In the interim, Counts and the 37 other members of Leadership Mahoning Valley's Class of 2001 have exceeded their funding goal for a house project.
"Our goal was $20,000 and we're up to about $22,400 and we're still getting money," said Counts, executive director of the United Methodist Community Center on Youngstown's East Side.
Counts added that the Leadership members planned a "big project" and that the need for affordable housing in the Mahoning Valley prompted her to consider working with the local Habitat chapter. Their votes led to the idea's approval.
Family criteria: Requirements for a family to be approved for the program include being subjected to a background check and having an annual income of between $13,000 and $22,000, Counts explained. Family members also have to contribute to Habitat for Humanity, Counts said.
They have to put in 30 hours of sweat equity -- working on someone else's home -- and then they're considered to be placed on a waiting list. Additional work is required before being approved for the house, Counts explained.

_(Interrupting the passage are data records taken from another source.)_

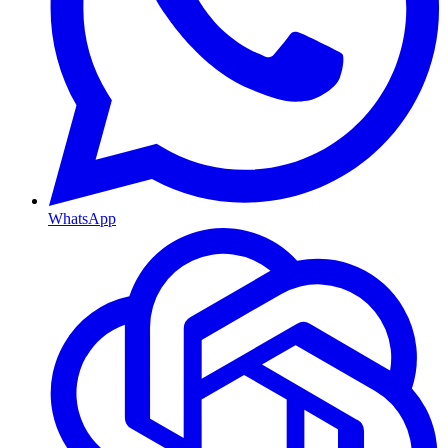
WhatsApp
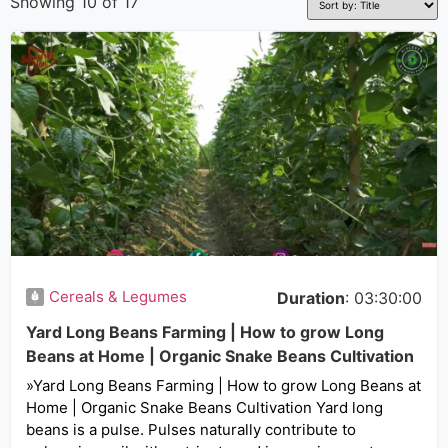
Showing 10 of 17
Cereals & Legumes
Duration
: 03:30:00
Yard Long Beans Farming | How to grow Long
Beans at Home | Organic Snake Beans Cultivation
»Yard Long Beans Farming | How to grow Long Beans at
Home | Organic Snake Beans Cultivation Yard long
beans is a pulse. Pulses naturally contribute to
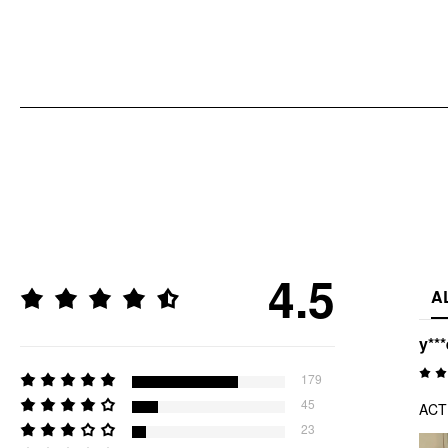
4.5
A
y***
179
45
ACT
23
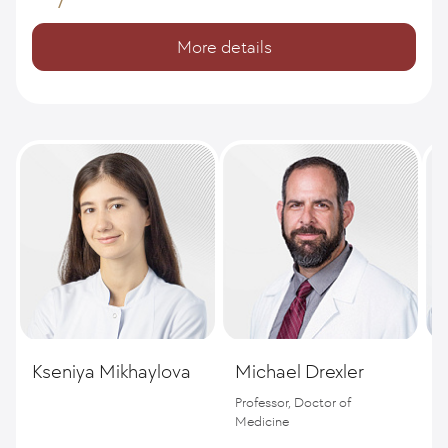
More details
Kseniya Mikhaylova
Michael Drexler
S
Professor, Doctor of
D
Medicine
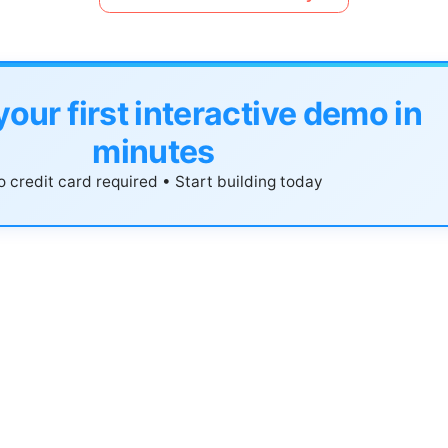
your first interactive demo in
minutes
 credit card required • Start building today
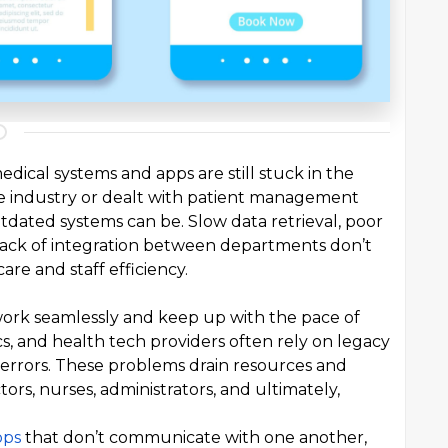
dical systems and apps are still stuck in the
re industry or dealt with patient management
dated systems can be. Slow data retrieval, poor
 lack of integration between departments don’t
are and staff efficiency.
work seamlessly and keep up with the pace of
ics, and health tech providers often rely on legacy
 errors. These problems drain resources and
ors, nurses, administrators, and ultimately,
pps
that don’t communicate with one another,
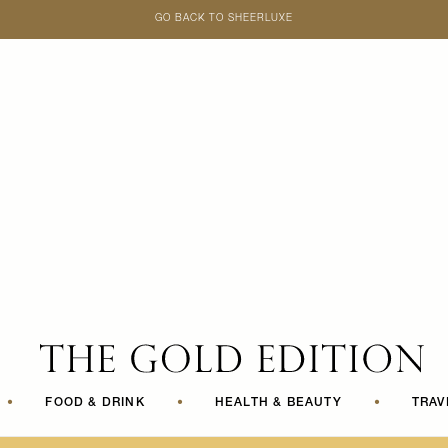
GO BACK TO SHEERLUXE
SheerLuxe
•
FOOD & DRINK
•
HEALTH & BEAUTY
•
TRAV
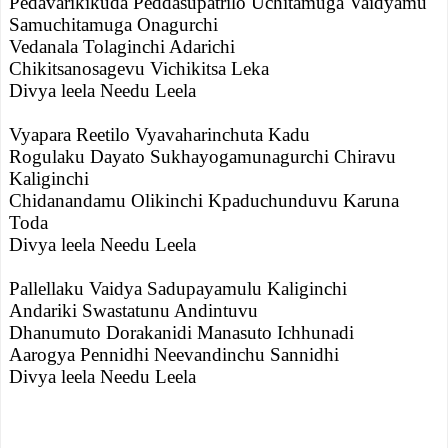
Pedavarikikuda Peddasupatrilo Uchitamuga Vaidyamu
Samuchitamuga Onagurchi
Vedanala Tolaginchi Adarichi
Chikitsanosagevu Vichikitsa Leka
Divya leela Needu Leela
Vyapara Reetilo Vyavaharinchuta Kadu
Rogulaku Dayato Sukhayogamunagurchi Chiravu
Kaliginchi
Chidanandamu Olikinchi Kpaduchunduvu Karuna
Toda
Divya leela Needu Leela
Pallellaku Vaidya Sadupayamulu Kaliginchi
Andariki Swastatunu Andintuvu
Dhanumuto Dorakanidi Manasuto Ichhunadi
Aarogya Pennidhi Neevandinchu Sannidhi
Divya leela Needu Leela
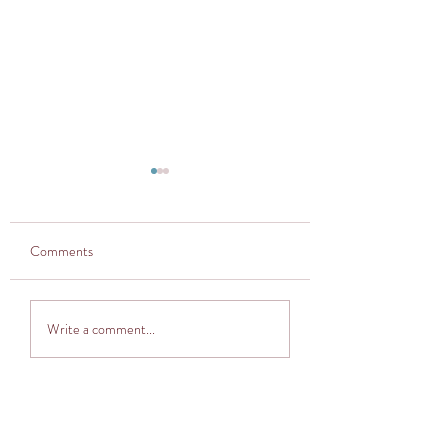
Comments
Thought provoker
Adventuring into The
Write a comment...
Cocoon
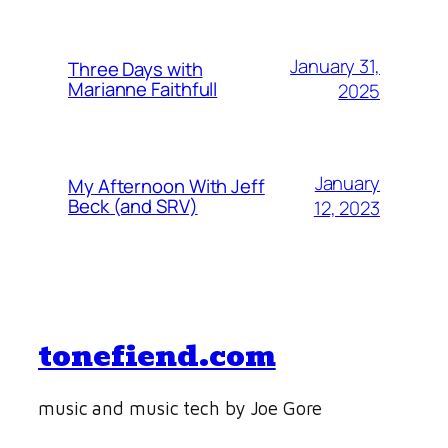
January 31,
Three Days with
Marianne Faithfull
2025
January
My Afternoon With Jeff
Beck (and SRV)
12, 2023
tonefiend.com
music and music tech by Joe Gore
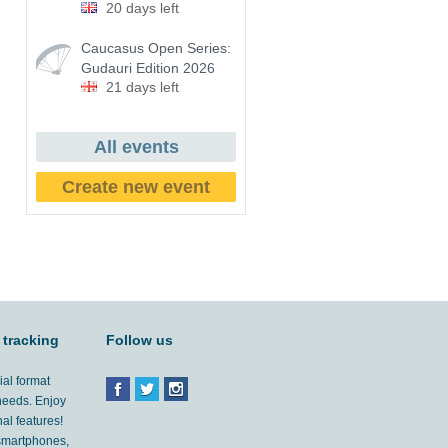
20 days left
Caucasus Open Series:
Gudauri Edition 2026
21 days left
All events
Create new event
 tracking
Follow us
ial format
 needs. Enjoy
al features!
'smartphones,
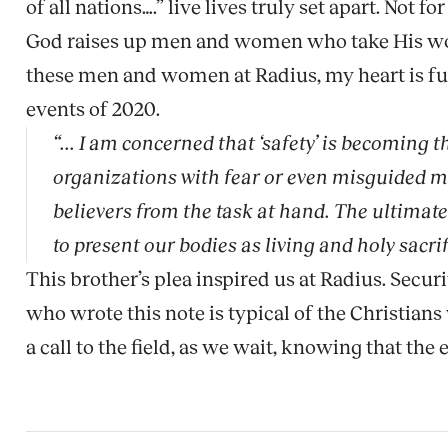
of all nations….” live lives truly set apart. Not for
God raises up men and women who take His word,
these men and women at Radius, my heart is ful
events of 2020.
“... I am concerned that ‘safety’ is becoming t
organizations with fear or even misguided mer
believers from the task at hand. The ultimat
to present our bodies as living and holy sacrif
This brother’s plea inspired us at Radius. Secur
who wrote this note is typical of the Christians
a call to the field, as we wait, knowing that t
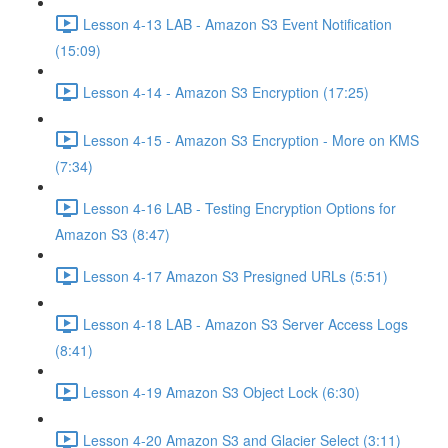
Lesson 4-13 LAB - Amazon S3 Event Notification
(15:09)
Lesson 4-14 - Amazon S3 Encryption (17:25)
Lesson 4-15 - Amazon S3 Encryption - More on KMS
(7:34)
Lesson 4-16 LAB - Testing Encryption Options for
Amazon S3 (8:47)
Lesson 4-17 Amazon S3 Presigned URLs (5:51)
Lesson 4-18 LAB - Amazon S3 Server Access Logs
(8:41)
Lesson 4-19 Amazon S3 Object Lock (6:30)
Lesson 4-20 Amazon S3 and Glacier Select (3:11)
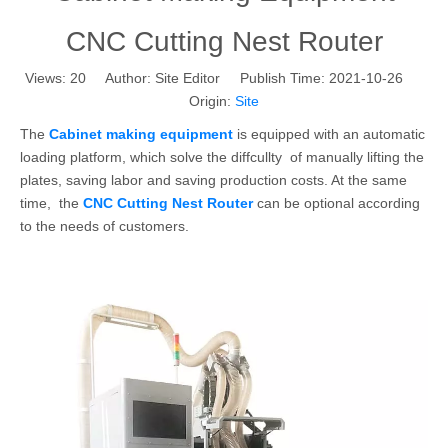
CNC Cutting Nest Router
Views:
20
Author: Site Editor Publish Time: 2021-10-26
Origin:
Site
The
Cabinet making equipment
is equipped with an automatic
loading platform, which solve the diffcullty of manually lifting the
plates, saving labor and saving production costs. At the same
time, the
CNC Cutting Nest Router
can be optional according
to the needs of customers.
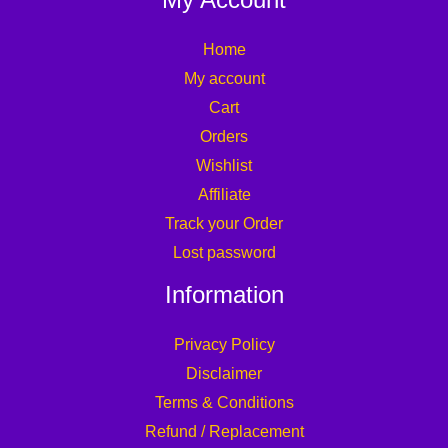
Home
My account
Cart
Orders
Wishlist
Affiliate
Track your Order
Lost password
Information
Privacy Policy
Disclaimer
Terms & Conditions
Refund / Replacement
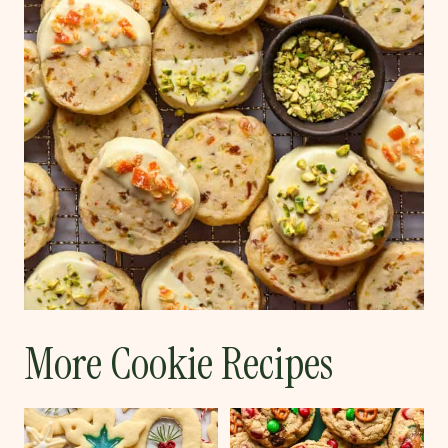
More Cookie Recipes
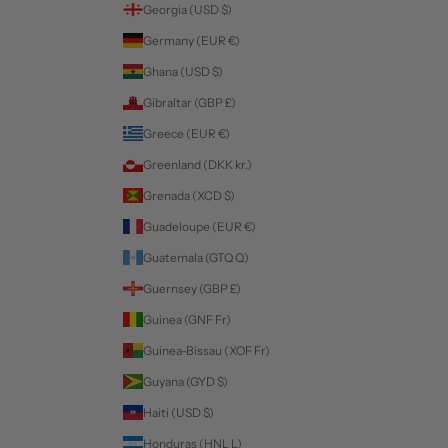
Georgia (USD $)
Germany (EUR €)
Ghana (USD $)
Gibraltar (GBP £)
Greece (EUR €)
Greenland (DKK kr.)
Grenada (XCD $)
Guadeloupe (EUR €)
Guatemala (GTQ Q)
Guernsey (GBP £)
Guinea (GNF Fr)
Guinea-Bissau (XOF Fr)
Guyana (GYD $)
Haiti (USD $)
Honduras (HNL L)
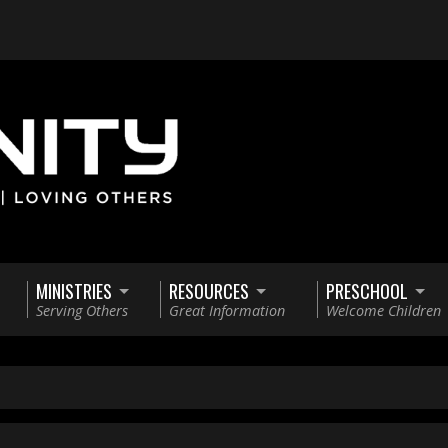
MINISTRIES
RESOURCES
PRESCHOOL
Serving Others
Great Information
Welcome Children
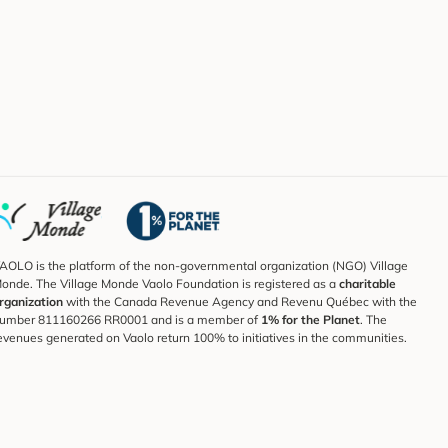
AOLO is the platform of the non-governmental organization (NGO) Village
onde. The Village Monde Vaolo Foundation is registered as a
charitable
rganization
with the Canada Revenue Agency and Revenu Québec with the
umber 811160266 RR0001 and is a member of
1% for the Planet
. The
evenues generated on Vaolo return 100% to initiatives in the communities.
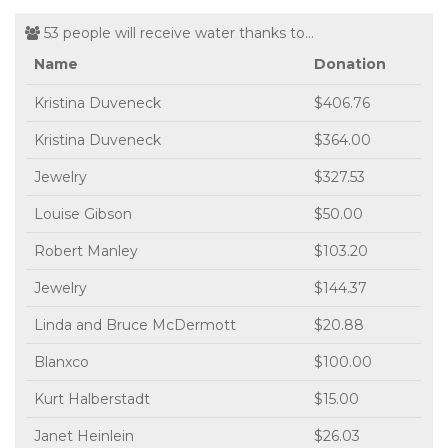
53 people will receive water thanks to...
Name
Donation
Kristina Duveneck
$406.76
Kristina Duveneck
$364.00
Jewelry
$327.53
Louise Gibson
$50.00
Robert Manley
$103.20
Jewelry
$144.37
Linda and Bruce McDermott
$20.88
Blanxco
$100.00
Kurt Halberstadt
$15.00
Janet Heinlein
$26.03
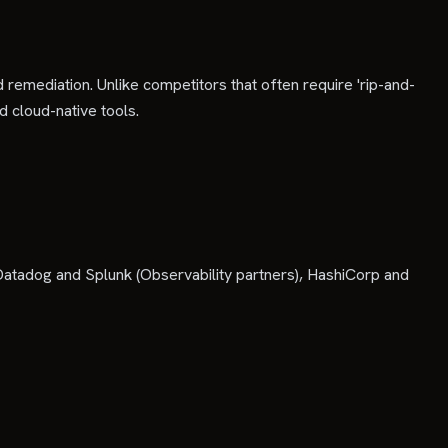
 remediation. Unlike competitors that often require 'rip-and-
d cloud-native tools.
atadog and Splunk (Observability partners), HashiCorp and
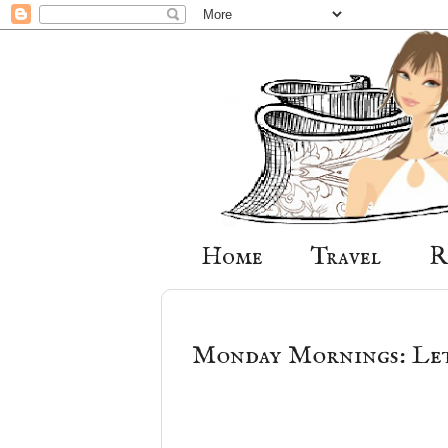
Home
Travel
R
Monday Mornings: Let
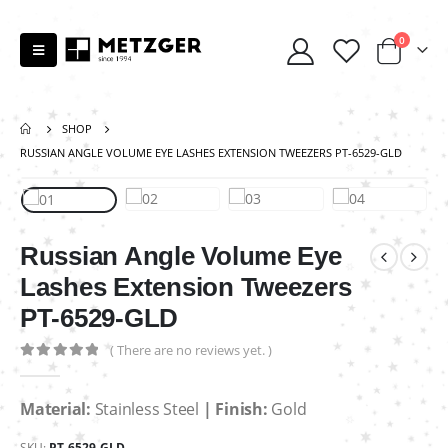
0
SHOP
RUSSIAN ANGLE VOLUME EYE LASHES EXTENSION TWEEZERS PT-6529-GLD
Russian Angle Volume Eye
Lashes Extension Tweezers
PT-6529-GLD
( There are no reviews yet. )
0
out of 5
Material:
Stainless Steel
| Finish:
Gold
SKU:
PT-6529-GLD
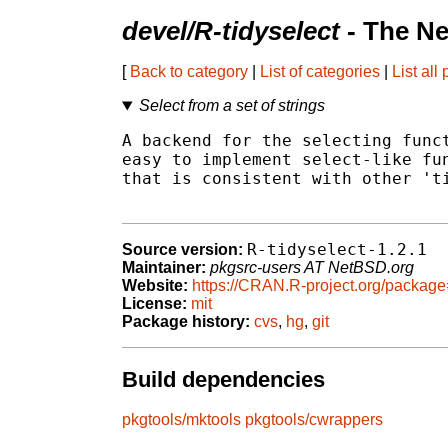
devel/R-tidyselect
- The Ne
[
Back to category
|
List of categories
|
List all
Select from a set of strings
A backend for the selecting funct
easy to implement select-like fun
that is consistent with other 'ti
R-tidyselect-1.2.1
Source version:
Maintainer:
pkgsrc-users AT NetBSD.org
Website:
https://CRAN.R-project.org/package
License:
mit
Package history:
cvs
,
hg
,
git
Build dependencies
pkgtools/mktools
pkgtools/cwrappers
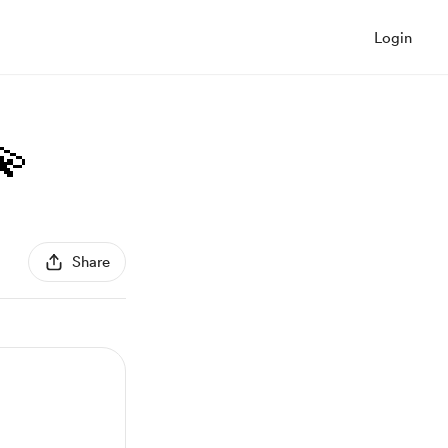
Login
💫
Share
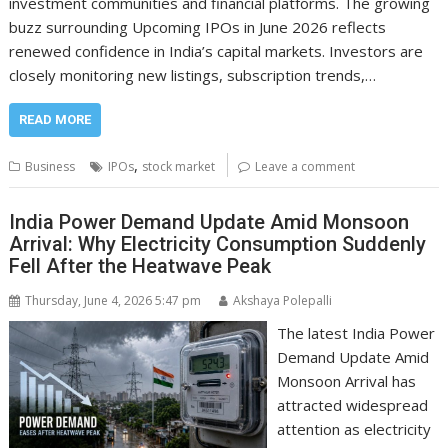
investment communities and financial platforms. The growing
buzz surrounding Upcoming IPOs in June 2026 reflects
renewed confidence in India’s capital markets. Investors are
closely monitoring new listings, subscription trends,…
READ MORE
,
Business
IPOs
stock market
Leave a comment
India Power Demand Update Amid Monsoon
Arrival: Why Electricity Consumption Suddenly
Fell After the Heatwave Peak
Thursday, June 4, 2026 5:47 pm
Akshaya Polepalli
The latest India Power
Demand Update Amid
Monsoon Arrival has
attracted widespread
attention as electricity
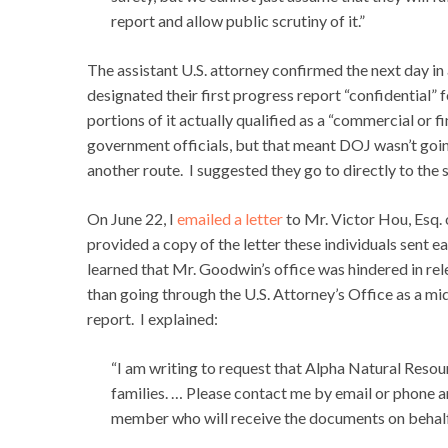
report and allow public scrutiny of it.”
The assistant U.S. attorney confirmed the next day in
designated their first progress report “confidential”
portions of it actually qualified as a “commercial or 
government officials, but that meant DOJ wasn’t goi
another route. I suggested they go to directly to the 
On June 22, I
emailed a letter
to Mr. Victor Hou, Esq.
provided a copy of the letter these individuals sent e
learned that Mr. Goodwin’s office was hindered in rel
than going through the U.S. Attorney’s Office as a mid
report. I explained:
“I am writing to request that Alpha Natural Resour
families. … Please contact me by email or phone a
member who will receive the documents on behalf 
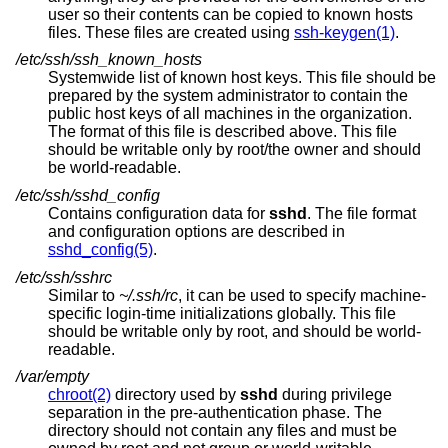
user so their contents can be copied to known hosts
files. These files are created using
ssh-keygen(1)
.
/etc/ssh/ssh_known_hosts
Systemwide list of known host keys. This file should be
prepared by the system administrator to contain the
public host keys of all machines in the organization.
The format of this file is described above. This file
should be writable only by root/the owner and should
be world-readable.
/etc/ssh/sshd_config
Contains configuration data for
sshd
. The file format
and configuration options are described in
sshd_config(5)
.
/etc/ssh/sshrc
Similar to
~/.ssh/rc
, it can be used to specify machine-
specific login-time initializations globally. This file
should be writable only by root, and should be world-
readable.
/var/empty
chroot(2)
directory used by
sshd
during privilege
separation in the pre-authentication phase. The
directory should not contain any files and must be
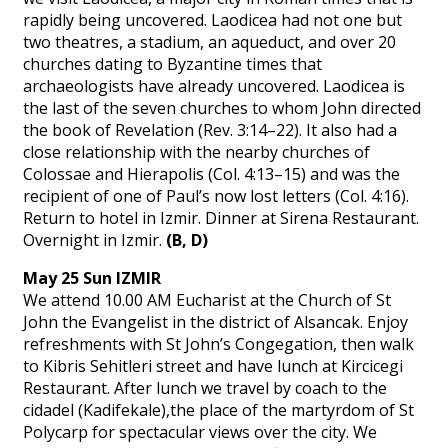
rapidly being uncovered. Laodicea had not one but
two theatres, a stadium, an aqueduct, and over 20
churches dating to Byzantine times that
archaeologists have already uncovered. Laodicea is
the last of the seven churches to whom John directed
the book of Revelation (Rev. 3:14–22). It also had a
close relationship with the nearby churches of
Colossae and Hierapolis (Col. 4:13–15) and was the
recipient of one of Paul’s now lost letters (Col. 4:16).
Return to hotel in Izmir. Dinner at Sirena Restaurant.
Overnight in Izmir.
(B, D)
May 25 Sun IZMIR
We attend 10.00 AM Eucharist at the Church of St
John the Evangelist in the district of Alsancak. Enjoy
refreshments with St John’s Congegation, then walk
to Kibris Sehitleri street and have lunch at Kircicegi
Restaurant. After lunch we travel by coach to the
cidadel (Kadifekale),the place of the martyrdom of St
Polycarp for spectacular views over the city. We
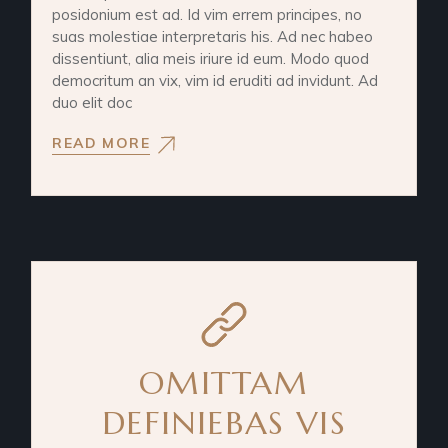
posidonium est ad. Id vim errem principes, no
suas molestiae interpretaris his. Ad nec habeo
dissentiunt, alia meis iriure id eum. Modo quod
democritum an vix, vim id eruditi ad invidunt. Ad
duo elit doc
READ MORE
OMITTAM
DEFINIEBAS VIS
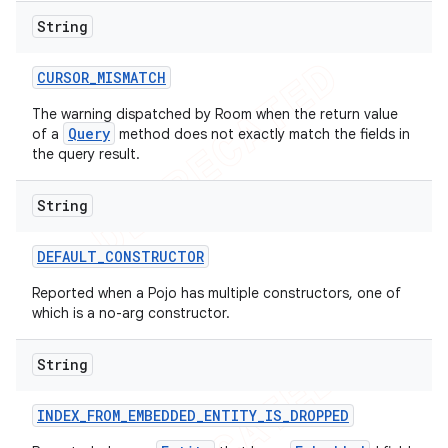
String
CURSOR
_
MISMATCH
The warning dispatched by Room when the return value
Query
of a
method does not exactly match the fields in
the query result.
String
DEFAULT
_
CONSTRUCTOR
Reported when a Pojo has multiple constructors, one of
which is a no-arg constructor.
String
INDEX
_
FROM
_
EMBEDDED
_
ENTITY
_
IS
_
DROPPED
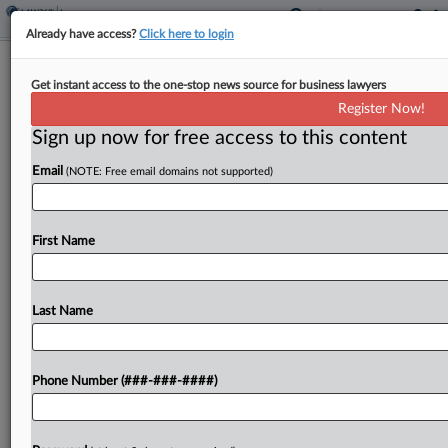
Already have access?
Click here to login
Analysis
Get instant access to the one-stop news source for business lawyers
$95M Kaiser Row Tees Up Challenge
Register Now!
For Fund Returns
Sign up now for free access to this content
By
Jennifer Mandato
·
February 26, 2026, 8:23 PM EST
Email
(NOTE: Free email domains not supported)
Kaiser Foundation Health Plan's lawsuit seeking
$95 million in coverage for a recently settled
First Name
whistleblower action raises an important challenge
to policy language that limits coverage for claims
related to returning...
Last Name
To view the full article, register now.
Phone Number (###-###-####)
Try a seven day FREE Trial
Already a subscriber?
Click here to login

She said the initial 30 hours of work can include actual building, landscaping and painting, or working directly with the organization by performing clerical work and other duties.
Location undetermined: Counts also said she thinks the starter house will take about six weeks to complete, depending on weather. The home's location is still undetermined, she added.
The three-bedroom house will have a living room, kitchen and bath, she said. Also included will be a storage shed, washer and dryer, refrigerator and stove. The approved family has the option to build a garage.
"It's simple, affordable housing for low-income families. We need decent housing" in the Mahoning Valley, Counts said.
The LMV Class of 2001 graduated last June after completing a yearlong course, during which they were made aware of many of the area's resources.
Future classes will probably choose one large project, as opposed to several smaller ones, Counts predicted.
"It's preparing leaders and future leaders in the Valley and familiarizing them with the assets and positives in our Valley," Counts said. "We're prepared to lead efforts to revitalize the Mahoning Valley."